The business of keeping Delhi green does not end merely with planting and looking after the trees. It is necessary to keep records of the area where specific varieties have been planted in a given year and to know about their life expectancy. Only when the horticulturists have all this information can they plan replacement plantation so that the next generation is ready to replace the old ones. We tend to forget that in matters of procreation the practices that are good for sustaining the human population are also good for other living organisms.

We forget these simple things at great cost to the environment of the city, go around the India Gate lawns or on the roads that had Jamuns planted along the footpaths and you will see places where yawning gaps have begun to appear. Trees have begun to break or die and those planted as replacements have not even reached tree adolescence. The 90 to hundred year old Jamun trees will disappear in the next decade or so and the second line is nowhere in sight.

This is not a problem that is unique to Jamun Trees, the Imli or Tamarind ( Tamarindusindica ) trees planted along Akbar Road, Tilak Marg and other roads or Neem ( Azadirachtaindica) planted along Aurangzeb Road, Kamal Ataturk Marg, Safdarjung Road, Shahjahan Road and many others too suffer from the same lack of planning and foresight.

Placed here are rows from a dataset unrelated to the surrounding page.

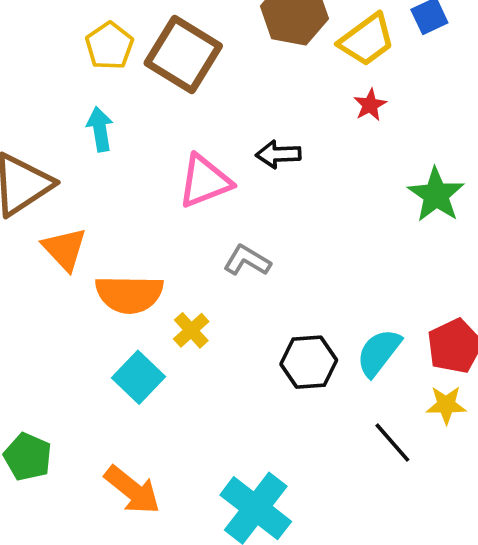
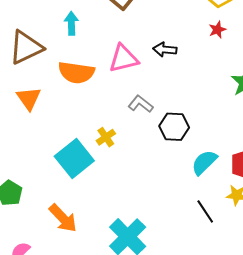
orange triangle: (65, 249) -> (29, 98), moved
orange semicircle: (129, 294) -> (76, 72), moved
black hexagon: (309, 362) -> (174, 127), moved
cyan square: (138, 377) -> (74, 158), size x1.4

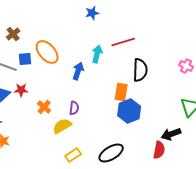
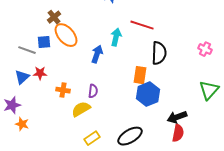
brown cross: (13, 34) -> (54, 17), moved
red line: (123, 42) -> (142, 25), turned 35
orange cross: (44, 107) -> (63, 90), turned -32
black arrow: (171, 134) -> (177, 117), moved

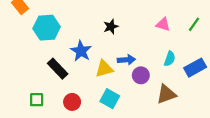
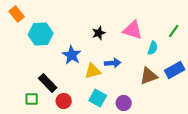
pink triangle: (163, 24) -> (133, 30), moved, size x1.5
cyan semicircle: (170, 59) -> (153, 48), moved
black rectangle: (58, 69) -> (48, 83), moved
purple circle: (141, 75) -> (124, 103), moved
brown triangle: (166, 94) -> (149, 76), moved

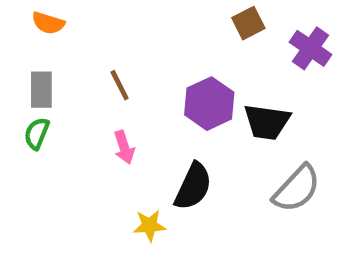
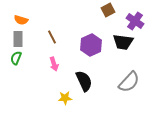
orange semicircle: (48, 23) -> (21, 20), moved
black trapezoid: (267, 122) -> (123, 42), moved
black semicircle: (193, 186) -> (84, 81), turned -50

Unless long term measures are initiated now we might very soon be denied the pleasure of walking under the shade of trees. And we need to remember that with the trees will disappear the few species of birds that have survived in this city.

We no longer write letters, children do not collect stamps, the trees are disappearing and we don’t even miss their shade and all this is happening in a space that we want to be declared a world heritage city.